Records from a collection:
◇ ◇ ◇

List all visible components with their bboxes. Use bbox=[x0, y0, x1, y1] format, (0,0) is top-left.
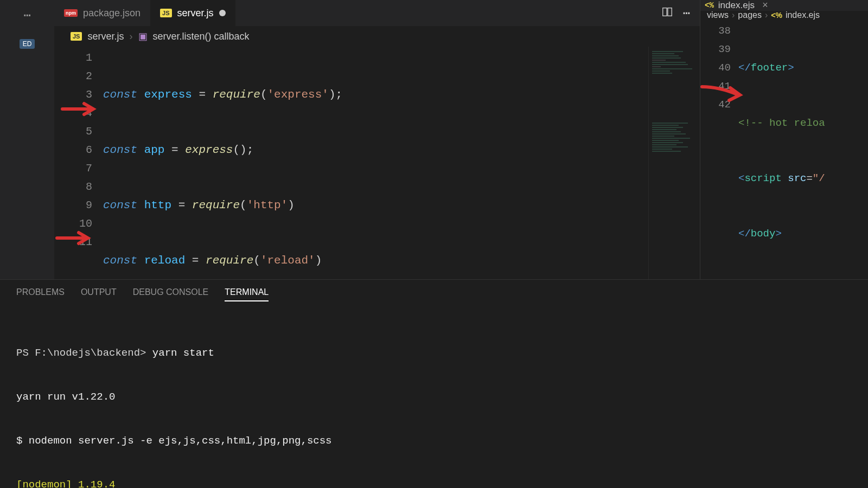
editor-main: npm package.json JS server.js ⋯ JS serve… bbox=[54, 0, 700, 279]
breadcrumb-file: server.js bbox=[87, 31, 124, 42]
more-actions-icon[interactable]: ⋯ bbox=[683, 6, 690, 21]
secondary-gutter: 3839 4041 42 bbox=[700, 22, 738, 279]
chevron-right-icon: › bbox=[130, 31, 133, 42]
activity-bar: ⋯ ED bbox=[0, 0, 54, 279]
tab-server-js[interactable]: JS server.js bbox=[150, 0, 235, 26]
ejs-icon: <% bbox=[705, 1, 714, 10]
tab-index-ejs[interactable]: index.ejs bbox=[718, 0, 755, 11]
annotation-arrow-icon bbox=[54, 230, 100, 249]
symbol-icon: ▣ bbox=[138, 30, 148, 42]
tab-problems[interactable]: PROBLEMS bbox=[16, 287, 65, 301]
chevron-right-icon: › bbox=[732, 11, 735, 20]
tab-label: package.json bbox=[83, 8, 141, 19]
minimap[interactable] bbox=[648, 47, 700, 279]
js-icon: JS bbox=[71, 32, 82, 41]
dirty-indicator-icon bbox=[219, 10, 226, 16]
editor-body[interactable]: 123 456 789 1011 const express = require… bbox=[54, 47, 700, 279]
editor-secondary: <% index.ejs × views › pages › <% index.… bbox=[700, 0, 868, 279]
tab-debug-console[interactable]: DEBUG CONSOLE bbox=[133, 287, 209, 301]
menu-dots-icon[interactable]: ⋯ bbox=[23, 8, 30, 23]
secondary-code[interactable]: 3839 4041 42 </footer> <!-- hot reloa <s… bbox=[700, 20, 868, 279]
bottom-panel: PROBLEMS OUTPUT DEBUG CONSOLE TERMINAL P… bbox=[0, 279, 868, 488]
chevron-right-icon: › bbox=[765, 11, 768, 20]
npm-icon: npm bbox=[64, 9, 78, 17]
tab-output[interactable]: OUTPUT bbox=[81, 287, 117, 301]
tab-terminal[interactable]: TERMINAL bbox=[225, 287, 269, 301]
editor-badge: ED bbox=[20, 39, 35, 49]
tab-label: server.js bbox=[177, 8, 214, 19]
js-icon: JS bbox=[160, 9, 171, 17]
code-content[interactable]: const express = require('express'); cons… bbox=[103, 47, 648, 279]
terminal-output[interactable]: PS F:\nodejs\backend> yarn start yarn ru… bbox=[16, 307, 852, 488]
close-icon[interactable]: × bbox=[762, 0, 768, 11]
tab-package-json[interactable]: npm package.json bbox=[54, 0, 150, 26]
secondary-tabs: <% index.ejs × bbox=[700, 0, 868, 11]
secondary-breadcrumb[interactable]: views › pages › <% index.ejs bbox=[700, 11, 868, 20]
breadcrumb[interactable]: JS server.js › ▣ server.listen() callbac… bbox=[54, 26, 700, 47]
annotation-arrow-icon bbox=[700, 81, 749, 111]
svg-rect-0 bbox=[663, 8, 667, 16]
svg-rect-1 bbox=[668, 8, 672, 16]
annotation-arrow-icon bbox=[54, 101, 103, 120]
split-editor-icon[interactable] bbox=[661, 6, 673, 21]
editor-tabs: npm package.json JS server.js ⋯ bbox=[54, 0, 700, 26]
panel-tabs: PROBLEMS OUTPUT DEBUG CONSOLE TERMINAL bbox=[16, 280, 852, 307]
breadcrumb-symbol: server.listen() callback bbox=[153, 31, 250, 42]
ejs-icon: <% bbox=[771, 11, 782, 20]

◇ ◇ ◇

### What the task requires
A verbatim copy of every entry is wanted; the pictures stay out of it.

### Finished task
List all visible components with their bboxes. Use bbox=[x0, y0, x1, y1] format, (0,0) is top-left.
editor-main: npm package.json JS server.js ⋯ JS serve… bbox=[54, 0, 700, 279]
breadcrumb-file: server.js bbox=[87, 31, 124, 42]
more-actions-icon[interactable]: ⋯ bbox=[683, 6, 690, 21]
secondary-gutter: 3839 4041 42 bbox=[700, 22, 738, 279]
chevron-right-icon: › bbox=[130, 31, 133, 42]
activity-bar: ⋯ ED bbox=[0, 0, 54, 279]
tab-server-js[interactable]: JS server.js bbox=[150, 0, 235, 26]
ejs-icon: <% bbox=[705, 1, 714, 10]
tab-index-ejs[interactable]: index.ejs bbox=[718, 0, 755, 11]
annotation-arrow-icon bbox=[54, 230, 100, 249]
symbol-icon: ▣ bbox=[138, 30, 148, 42]
tab-problems[interactable]: PROBLEMS bbox=[16, 287, 65, 301]
chevron-right-icon: › bbox=[732, 11, 735, 20]
tab-label: package.json bbox=[83, 8, 141, 19]
minimap[interactable] bbox=[648, 47, 700, 279]
js-icon: JS bbox=[71, 32, 82, 41]
dirty-indicator-icon bbox=[219, 10, 226, 16]
editor-body[interactable]: 123 456 789 1011 const express = require… bbox=[54, 47, 700, 279]
editor-secondary: <% index.ejs × views › pages › <% index.… bbox=[700, 0, 868, 279]
tab-debug-console[interactable]: DEBUG CONSOLE bbox=[133, 287, 209, 301]
menu-dots-icon[interactable]: ⋯ bbox=[23, 8, 30, 23]
secondary-code[interactable]: 3839 4041 42 </footer> <!-- hot reloa <s… bbox=[700, 20, 868, 279]
bottom-panel: PROBLEMS OUTPUT DEBUG CONSOLE TERMINAL P… bbox=[0, 279, 868, 488]
chevron-right-icon: › bbox=[765, 11, 768, 20]
npm-icon: npm bbox=[64, 9, 78, 17]
tab-output[interactable]: OUTPUT bbox=[81, 287, 117, 301]
tab-terminal[interactable]: TERMINAL bbox=[225, 287, 269, 301]
editor-badge: ED bbox=[20, 39, 35, 49]
tab-label: server.js bbox=[177, 8, 214, 19]
js-icon: JS bbox=[160, 9, 171, 17]
code-content[interactable]: const express = require('express'); cons… bbox=[103, 47, 648, 279]
terminal-output[interactable]: PS F:\nodejs\backend> yarn start yarn ru… bbox=[16, 307, 852, 488]
close-icon[interactable]: × bbox=[762, 0, 768, 11]
tab-package-json[interactable]: npm package.json bbox=[54, 0, 150, 26]
secondary-tabs: <% index.ejs × bbox=[700, 0, 868, 11]
secondary-breadcrumb[interactable]: views › pages › <% index.ejs bbox=[700, 11, 868, 20]
breadcrumb[interactable]: JS server.js › ▣ server.listen() callbac… bbox=[54, 26, 700, 47]
annotation-arrow-icon bbox=[700, 81, 749, 111]
svg-rect-0 bbox=[663, 8, 667, 16]
svg-rect-1 bbox=[668, 8, 672, 16]
annotation-arrow-icon bbox=[54, 101, 103, 120]
split-editor-icon[interactable] bbox=[661, 6, 673, 21]
editor-tabs: npm package.json JS server.js ⋯ bbox=[54, 0, 700, 26]
panel-tabs: PROBLEMS OUTPUT DEBUG CONSOLE TERMINAL bbox=[16, 280, 852, 307]
breadcrumb-symbol: server.listen() callback bbox=[153, 31, 250, 42]
ejs-icon: <% bbox=[771, 11, 782, 20]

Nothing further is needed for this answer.